Does anybody know when the last time the poverty threshhold was updated? At the very least, I'm pretty sure the Poverty Limit doesn't keep up with inflation at all, so comparing poverty numbers between 1990 and today may be pretty meaningless. In other words, those in poverty in 1990 were better off than those in poverty today. It's a way to keep the number as low as possible.

Posted by: spike | Jul 12, 2006 9:46:05 AM

Fred sez: "Since no-one can define poverty, it must not exist. QED"
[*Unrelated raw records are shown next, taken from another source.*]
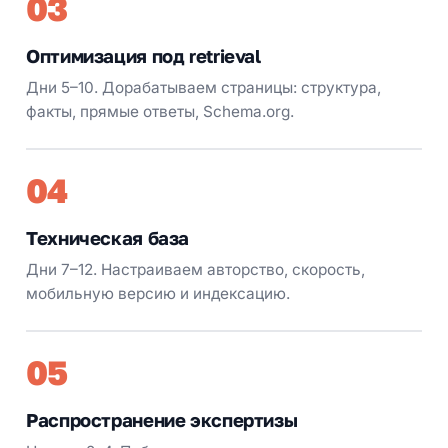
03
Оптимизация под retrieval
Дни 5–10. Дорабатываем страницы: структура,
факты, прямые ответы, Schema.org.
04
Техническая база
Дни 7–12. Настраиваем авторство, скорость,
мобильную версию и индексацию.
05
Распространение экспертизы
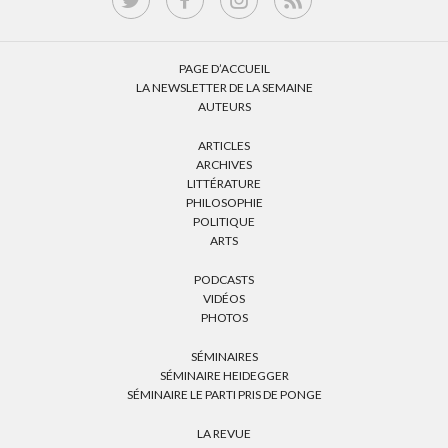
PAGE D’ACCUEIL
LA NEWSLETTER DE LA SEMAINE
AUTEURS
ARTICLES
ARCHIVES
LITTÉRATURE
PHILOSOPHIE
POLITIQUE
ARTS
PODCASTS
VIDÉOS
PHOTOS
SÉMINAIRES
SÉMINAIRE HEIDEGGER
SÉMINAIRE LE PARTI PRIS DE PONGE
LA REVUE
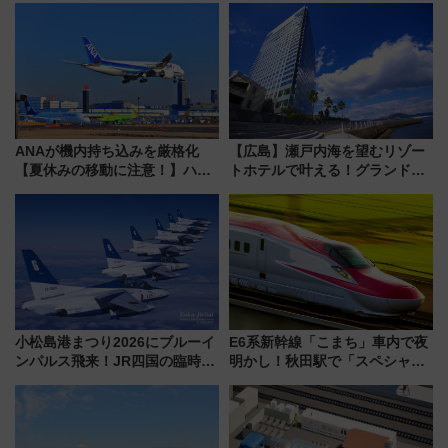
ANAが機内持ち込みを厳格化
【広島】瀬戸内海を望むリゾー
【夏休みの移動に注意！】ハン
トホテルで叶える！グランドプ
ドバッグやPCケースも対象の
リンスホテル広島のフォトウエ
「身の回り品」新サイズ制限
ディング＆カジュアルパーティ
(40×30×20cm)おさらい
ープラン
小松島港まつり2026にブルーイ
E6系新幹線「こまち」車内で夜
ンパルス飛来！JR四国の臨時ダ
明かし！秋田駅で「スペシャル
イヤや駐車場予約を徹底解説
ナイト」8月開催、料金や予約方
法は？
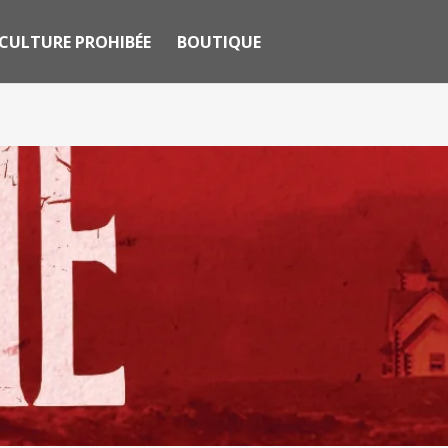
CULTURE PROHIBÉE
BOUTIQUE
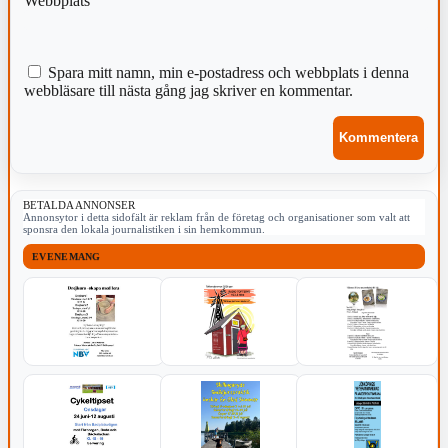
Webbplats
Spara mitt namn, min e-postadress och webbplats i denna
webbläsare till nästa gång jag skriver en kommentar.
BETALDA ANNONSER
Annonsytor i detta sidofält är reklam från de företag och organisationer som valt att
sponsra den lokala journalistiken i sin hemkommun.
EVENEMANG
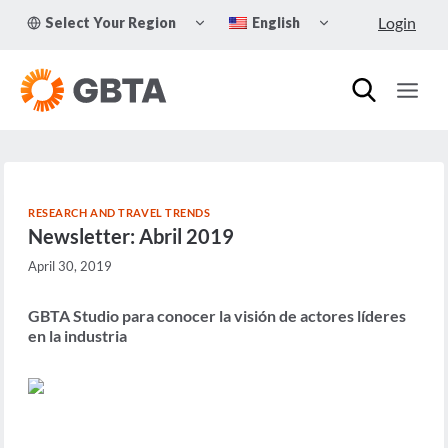
Skip
TOGGLE
TOGGLE
Login
Select Your Region
English
to
CHILD
CHILD
MENU
MENU
content
RESEARCH AND TRAVEL TRENDS
Newsletter: Abril 2019
April 30, 2019
GBTA Studio para conocer la visión de actores líderes
en la industria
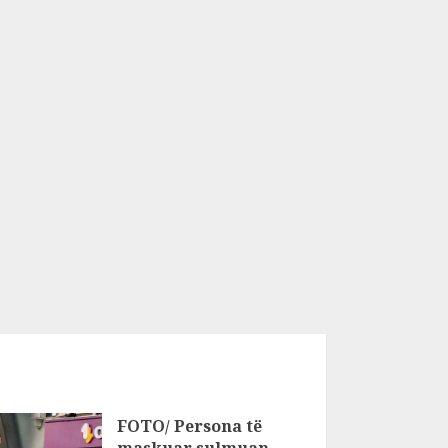
FOTO/ Persona të
maskuar sulmuan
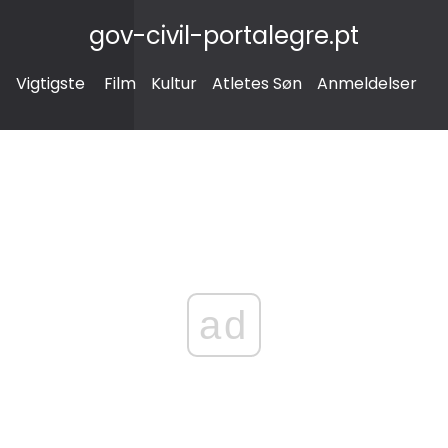
gov-civil-portalegre.pt
Vigtigste
Film
Kultur
Atletes Søn
Anmeldelser
ad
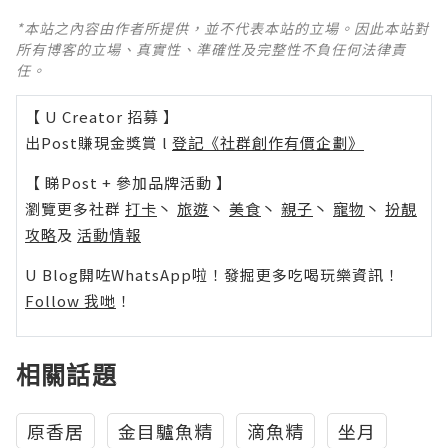
*本站之內容由作者所提供，並不代表本站的立場。因此本站對
所有博客的立場、真實性、準確性及完整性不負任何法律責
任。
【 U Creator 招募 】
出Post賺現金獎賞 l
登記《社群創作有價企劃》
【 睇Post + 參加品牌活動 】
瀏覽更多社群
打卡
丶
旅遊
丶
美食
丶
親子
丶
寵物
丶
扮靚
攻略
及
活動情報
U Blog開咗WhatsApp啦！發掘更多吃喝玩樂資訊！
Follow 我哋
！
相關話題
原香居
金目驢魚精
滴魚精
坐月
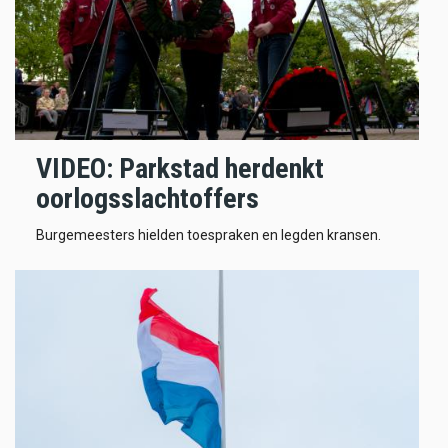
VIDEO: Parkstad herdenkt
oorlogsslachtoffers
Burgemeesters hielden toespraken en legden kransen.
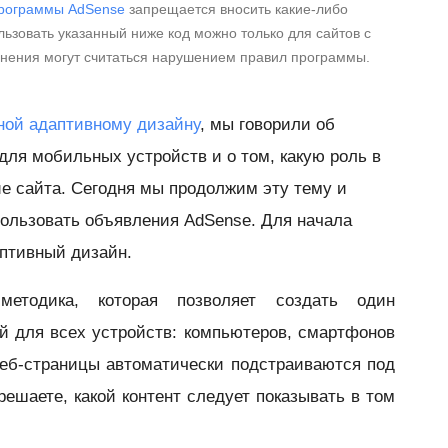
рограммы AdSense
запрещается вносить какие-либо
ьзовать указанный ниже код можно только для сайтов с
енения могут считаться нарушением правил программы.
ной адаптивному дизайну
, мы говорили об
для мобильных устройств и о том, какую роль в
е сайта. Сегодня мы продолжим эту тему и
ользовать объявления AdSense. Для начала
аптивный дизайн.
етодика, которая позволяет создать один
й для всех устройств: компьютеров, смартфонов
еб-страницы автоматически подстраиваются под
решаете, какой контент следует показывать в том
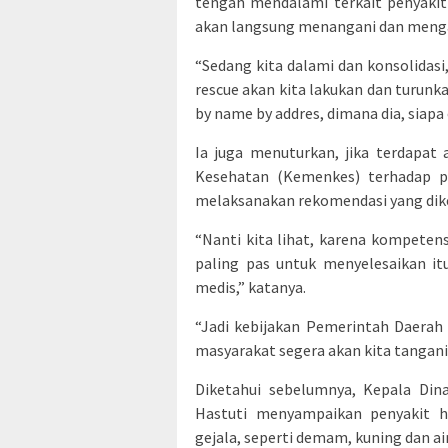
tengah mendalami terkait penyakit 
akan langsung menangani dan menga
“Sedang kita dalami dan konsolidasi,
rescue akan kita lakukan dan turunka
by name by addres, dimana dia, siapa 
Ia juga menuturkan, jika terdapat
Kesehatan (Kemenkes) terhadap pe
melaksanakan rekomendasi yang dik
“Nanti kita lihat, karena kompeten
paling pas untuk menyelesaikan it
medis,” katanya.
“Jadi kebijakan Pemerintah Daerah 
masyarakat segera akan kita tangan
Diketahui sebelumnya, Kepala Dina
Hastuti menyampaikan penyakit he
gejala, seperti demam, kuning dan ai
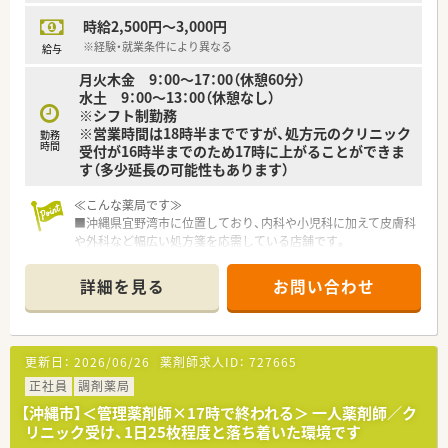
時給2,500円～3,000円
※経験・就業条件により異なる
給与
月火木金 9：00～17：00（休憩60分）
水土 9：00～13：00（休憩なし）
※シフト制勤務
※営業時間は18時半までですが、処方元のクリニック
勤務
時間
受付が16時半までのため17時に上がることができま
す（多少延長の可能性もあります）
≪こんな薬局です≫
■沖縄県宜野湾市に位置しており、内科や小児科に加えて皮膚科
や外科など幅広い処方箋を応需している店舗です。
■1日の処方箋枚数は25枚程度となっており、午前中に集中し午
後は比較的落ち着いたペースで勤務が可能です。
詳細を見る
お問い合わせ
■近隣の医院からの処方箋をメインに応需しており、地域に密着
したかかりつけ薬局としての役割を担っています。
≪こんな企業です≫
更新日：
2026/06/26
薬剤師求人ID：
727665
■沖縄県内に複数の調剤薬局を展開しており、地域医療の発展に
貢献しながら安定した経営を続けている法人です。
正社員
調剤薬局
■代表自身も薬剤師として現場に立って店舗の管理を行ってお
【沖縄市】＜管理薬剤師×17時で終われる＞ 一人薬剤師／ク
り、現場の状況を深く理解しているのが特徴です。
リニック受け、1日25枚程度と落ち着いた環境です
■店舗の積極的な拡大よりも、現在の各店舗での医療サービス向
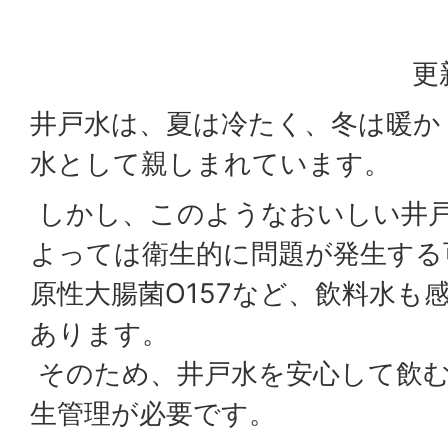
更
井戸水は、夏は冷たく、冬は暖か
水として親しまれています。
しかし、このようなおいしい井
よっては衛生的に問題が発生する
原性大腸菌O157など、飲料水も
あります。
そのため、井戸水を安心して飲
生管理が必要です。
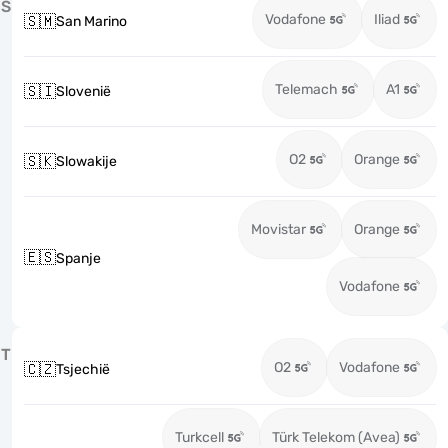
S
Vodafone
Iliad
🇸🇲
San Marino
Telemach
A1
🇸🇮
Slovenië
O2
Orange
🇸🇰
Slowakije
Movistar
Orange
🇪🇸
Spanje
Vodafone
T
O2
Vodafone
🇨🇿
Tsjechië
Turkcell
Türk Telekom (Avea)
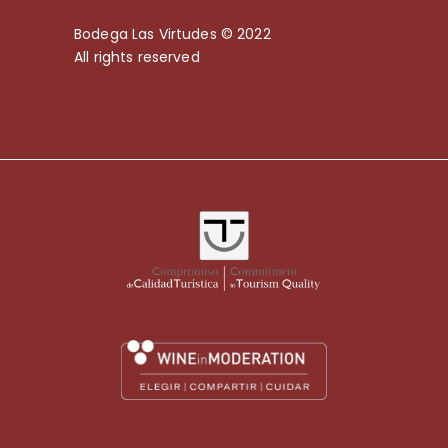
Bodega Las Virtudes © 2022
All rights reserved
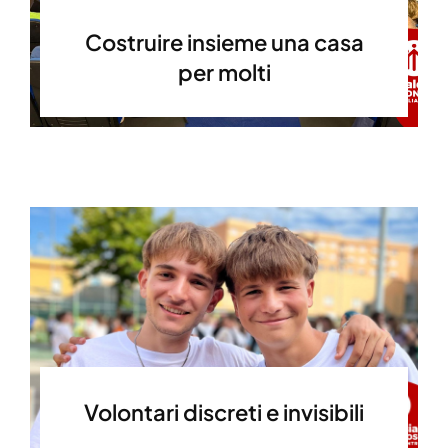
Costruire insieme una casa
per molti
Volontari discreti e invisibili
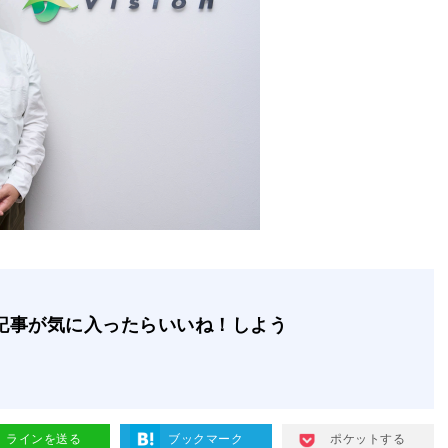
記事が気に入ったらいいね！しよう
ラインを送る
ブックマーク
ポケットする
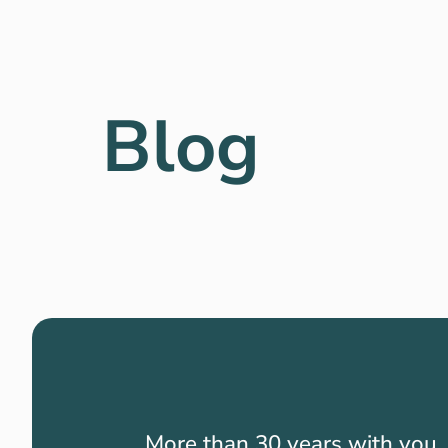
Blog
More than 30 years with you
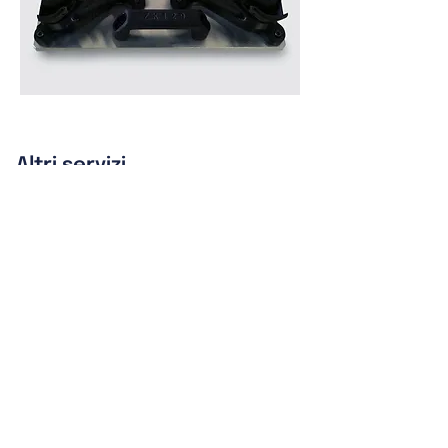
Altri servizi
progettazione stampi
progettazione prodotto
prototipazione
ricerca e sviluppo
stampa 3D
Trovaci su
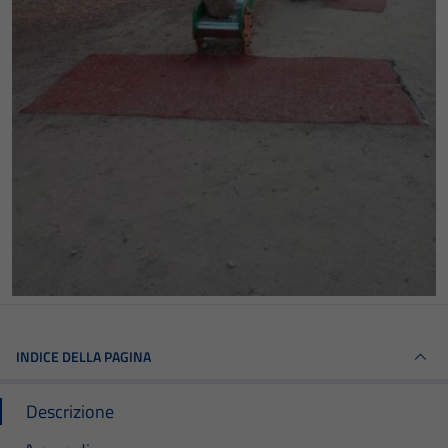
INDICE DELLA PAGINA
Descrizione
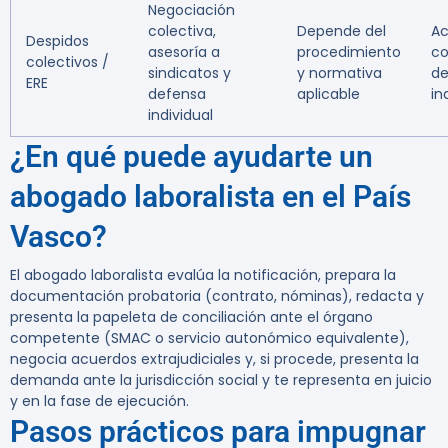
Negociación
colectiva,
Depende del
Ac
Despidos
asesoría a
procedimiento
co
colectivos /
sindicatos y
y normativa
d
ERE
defensa
aplicable
in
individual
¿En qué puede ayudarte un
abogado laboralista en el País
Vasco?
El abogado laboralista evalúa la notificación, prepara la
documentación probatoria (contrato, nóminas), redacta y
presenta la papeleta de conciliación ante el órgano
competente (SMAC o servicio autonómico equivalente),
negocia acuerdos extrajudiciales y, si procede, presenta la
demanda ante la jurisdicción social y te representa en juicio
y en la fase de ejecución.
Pasos prácticos para impugnar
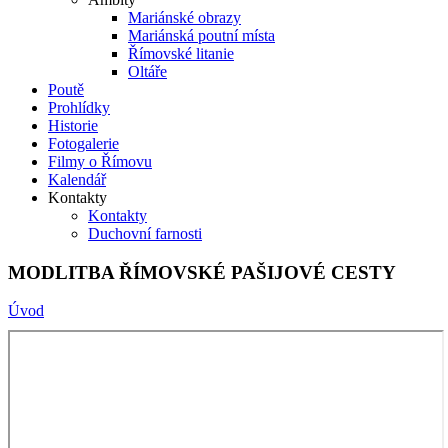
Mariánské obrazy
Mariánská poutní místa
Římovské litanie
Oltáře
Poutě
Prohlídky
Historie
Fotogalerie
Filmy o Římovu
Kalendář
Kontakty
Kontakty
Duchovní farnosti
MODLITBA ŘÍMOVSKÉ PAŠIJOVÉ CESTY
Úvod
Fred. There currently IS a definition for poverty. You mentioned it in your last post. Since you don't like it, why not come up with a better one and see it accepted, rather than just trying to tear everything down for the express purpose of then sweeping the now non-defined problem under the rug? Actually, the onus to do exactly that would be on YOU by the rules of logical, reasoned debate. Tool.

Posted by: KL | Jul 12, 2006 9:57:22 AM

Although I was pilloried for the concept that actual numbers, rather than made up ones, are more useful in addressing poverty, here are a few facts about poverty measurements.

First off, Poverty threshholds used by the census are indeed adjusted for inflation using the CPI.

The original measurement of poverty, established in 1963-64 were based upon USDA food budgets for 'families under stress' and data on what portion of income these families spent on food.

Poverty measurements include most cash income, but not non-cash benefits such as food stamps and housing subsidies. They also exclude income from capital gains.

Poverty measurements are not adjusted geographically. The threshold for the Ozarks is the same as the threshold for NYC.

There is, I think, a great deal of difference in combating 'poverty' and improving the lot of the poor. For example, if our only goal is to reduce poverty numbers, than ending the food stamp program and replacing it with a cash benefit of equal value would lower the number of people under the poverty threshold. It would probably not however improve anyone's standard of living. From the other perspective, establishing free clinics for the poor, increasing the food stamp program, and increasing housing subsidies would all almost certainly improve the situation for poor people but would have no effect on poverty numbers.

This is why I believe that defining ones terms and goals and using a minimum level of precision is more useful than emotional claims. I have a lot of sympathy for Edwards goals, but I believe his methods are counter productive.

Posted by: Dave Justus | Jul 12, 2006 11:05:37 AM

Fred sez: "Since no-one can define poverty, it must not exist.

A mischaracterization at best and a lie at worst. Please show us where I said anything remotely clost to this assertion.

Posted by: Fred Jones. | Jul 12, 2006 12:03:55 PM

Actually, the onus to do exactly that would be on YOU by the rules of logical, reasoned debate.

I disagree. When you advocate more spending of tax money for a problem you see that is not currently being addressed, you should be able to make your case and that includes, at the very least, defining the problem.